“It doesn’t have to be LBP to be a hazard! Regulations that can lead you astray!”

“It doesn’t have to be LBP to be a hazard! Regulations that can lead you astray! These and other myths surrounding paint and coatings dispelled (or at least discussed)!”

Presented By Michael C. Sharp of Hazard Management Services, Inc.

 

OSHA regulates lead down to any detectable amount of lead in paint and has no cutoff date concerning when paints no longer might contain lead. This acknowledges that lead is a problem at nearly any level in the paint, yet many regulations are unconcerned if the paint is not LBP!

The belief that non-lead-based paint is safe is a fallacy.

Sanding one square foot of LBP can contaminate 23,000 (+) square feet above the EPA hazard level for floors.

Paints produced and sold via retail outlets between 1978 and 2009 were allowed to contain 600 ppm of lead – roughly 1/10 that of lead based paint.

Sanding one square foot of paint with 600 ppm could contaminate 2300 square feet of floor space above EPA hazard levels.

Paint since 2009 is allowed to contain up to 90 ppm.

Sanding one square foot of 90 ppm paint can contaminate up to 400 square feet of floor space.

All of the above assumes there is a single layer of paint – with multiple layers of paint, the numbers can be worse. These numbers assume minimum required levels of lead in the paint when discussing lead based paint. This does move from lead per area to percent lead per, which could affect the numbers slightly.

The belief that lead based paint is no longer in use is a fallacy.

LBP is still legal and in use outside of homes, schools and public buildings.

The belief that the level in lead that  determines whether it is lead-based or non-lead-based is based on health concerns is a fallacy

The level of lead required to be in paint to determine that paint is lead-based, when measured by lead per a defined area, was based on the lowest level of lead necessary for an XRF to be accurate.

The level of lead required to be in paint to determine that paint is lead-based, when measured by weight or percent, was based on the ability of manufacturers to remove lead from paint and continue to produce a viable product.

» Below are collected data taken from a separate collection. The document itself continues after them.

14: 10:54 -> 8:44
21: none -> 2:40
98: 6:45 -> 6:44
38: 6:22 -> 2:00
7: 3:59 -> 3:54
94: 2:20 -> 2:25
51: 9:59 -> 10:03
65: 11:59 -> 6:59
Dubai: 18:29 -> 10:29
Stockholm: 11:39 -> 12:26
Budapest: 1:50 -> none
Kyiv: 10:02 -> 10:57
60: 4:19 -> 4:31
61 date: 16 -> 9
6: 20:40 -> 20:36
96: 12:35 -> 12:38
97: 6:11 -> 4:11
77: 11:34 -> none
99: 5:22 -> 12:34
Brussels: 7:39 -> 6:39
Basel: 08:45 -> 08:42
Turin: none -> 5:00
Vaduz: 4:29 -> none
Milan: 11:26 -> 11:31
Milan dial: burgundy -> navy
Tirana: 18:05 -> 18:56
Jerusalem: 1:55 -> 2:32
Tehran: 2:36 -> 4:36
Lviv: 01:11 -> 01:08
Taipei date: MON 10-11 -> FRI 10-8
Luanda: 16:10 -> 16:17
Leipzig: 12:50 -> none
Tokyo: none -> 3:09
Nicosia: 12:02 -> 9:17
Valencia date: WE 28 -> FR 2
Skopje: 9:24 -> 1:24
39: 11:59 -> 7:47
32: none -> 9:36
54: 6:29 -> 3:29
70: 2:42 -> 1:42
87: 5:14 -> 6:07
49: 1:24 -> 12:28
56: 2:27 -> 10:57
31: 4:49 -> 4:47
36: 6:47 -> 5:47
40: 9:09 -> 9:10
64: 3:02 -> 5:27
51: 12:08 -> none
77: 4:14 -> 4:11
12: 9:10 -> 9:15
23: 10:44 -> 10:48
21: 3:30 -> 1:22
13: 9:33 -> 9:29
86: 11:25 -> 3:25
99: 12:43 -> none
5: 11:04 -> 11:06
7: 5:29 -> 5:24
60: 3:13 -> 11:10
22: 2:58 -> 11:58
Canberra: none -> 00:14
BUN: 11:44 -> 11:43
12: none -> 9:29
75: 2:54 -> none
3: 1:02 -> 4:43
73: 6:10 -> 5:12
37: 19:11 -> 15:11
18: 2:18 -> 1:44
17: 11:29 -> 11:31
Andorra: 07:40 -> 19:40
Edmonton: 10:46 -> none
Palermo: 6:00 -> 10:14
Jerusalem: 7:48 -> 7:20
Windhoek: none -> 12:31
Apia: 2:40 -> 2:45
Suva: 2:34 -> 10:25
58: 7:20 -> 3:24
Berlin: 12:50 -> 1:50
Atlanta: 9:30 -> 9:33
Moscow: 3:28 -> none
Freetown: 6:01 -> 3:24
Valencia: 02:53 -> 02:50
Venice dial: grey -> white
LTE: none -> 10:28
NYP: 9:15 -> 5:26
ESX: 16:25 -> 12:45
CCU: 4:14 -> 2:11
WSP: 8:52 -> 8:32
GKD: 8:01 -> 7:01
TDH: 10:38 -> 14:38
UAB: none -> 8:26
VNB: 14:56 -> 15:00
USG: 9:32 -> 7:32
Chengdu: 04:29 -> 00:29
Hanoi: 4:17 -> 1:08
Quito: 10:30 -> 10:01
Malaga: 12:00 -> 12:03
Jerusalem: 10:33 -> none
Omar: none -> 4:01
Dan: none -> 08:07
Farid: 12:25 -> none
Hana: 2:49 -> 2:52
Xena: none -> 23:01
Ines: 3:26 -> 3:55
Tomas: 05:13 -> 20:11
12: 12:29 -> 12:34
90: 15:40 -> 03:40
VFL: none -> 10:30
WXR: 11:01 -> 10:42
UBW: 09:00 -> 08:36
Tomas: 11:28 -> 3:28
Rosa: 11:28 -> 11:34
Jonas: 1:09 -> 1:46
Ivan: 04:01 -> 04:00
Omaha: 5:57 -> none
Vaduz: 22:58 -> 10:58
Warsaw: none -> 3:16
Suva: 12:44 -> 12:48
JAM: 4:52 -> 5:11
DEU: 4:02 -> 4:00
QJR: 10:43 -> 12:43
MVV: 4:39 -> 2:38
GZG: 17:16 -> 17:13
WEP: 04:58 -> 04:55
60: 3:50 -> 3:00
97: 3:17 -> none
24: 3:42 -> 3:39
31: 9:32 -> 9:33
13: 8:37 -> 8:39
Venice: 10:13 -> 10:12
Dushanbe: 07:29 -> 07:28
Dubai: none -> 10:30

Levels determining paints to be LBP have nothing to do with Health – our responses should not be based on whether the paint is LBP!

The belief that paint is what put most lead in the soils around older homes (pre-1978) is a partial fallacy.

Does anyone remember when we used to have to warm up our cars before we drove them?

The belief that lead-based coatings and materials were banned from homes in 1978 is a fallacy.

The belief that contractors will handle paint, and other lead coatings, correctly because they are professionals is a fallacy. 

This incorrectly assumes that painting and other contractors know the hazards and the regulations – which many do not.

The belief that lead is the worst thing we ever put into paint is a fallacy.

What about Cadmium, Barium, Arsenic, Mercury and other heavy metals and toxic substance?

We should be concerned with the handling of all paints as the rules and work practices used to handle paint in a “lead safe fashion” will protect us (and the environment) from all these hazards. We should handle paint the same whether paint contains lead or not. Think of how much money this would save in inspection costs!

Regulations that can lead you astray

The HUD and EPA stops regulating paint when there is less lead than LBP levels. This leads to big problems when the paint contains lead but not at LBP levels.

Federal rules require LBP to be stripped 6 inches beyond areas of structural steel being welded or torch cut – this leads to the belief that welding and torch cutting can be conducted safely once the paint is removed 6 inches from the work to be done – that is a complete fallacy.

Lack of knowledge of Regulations can also lead you astray

How many contractors (or building owners) realize that paint is suspect for containing asbestos? Lack of enforcement does not mean it is legal to remove paint without checking it for asbestos (this falls under the Federal NESHAPs regulation).

People addressing mold growth in their home or building often address the obvious problems, mold growth and water intrusion, completely forgetting or ignoring that the materials the mold is growing on may contain lead or asbestos.

If we don’t address all of these issue – we ignore many potential hazards (lead and otherwise) – while making people think they safe because the there is no “lead-based paint” or that issue has been dealt with (while others are ignored).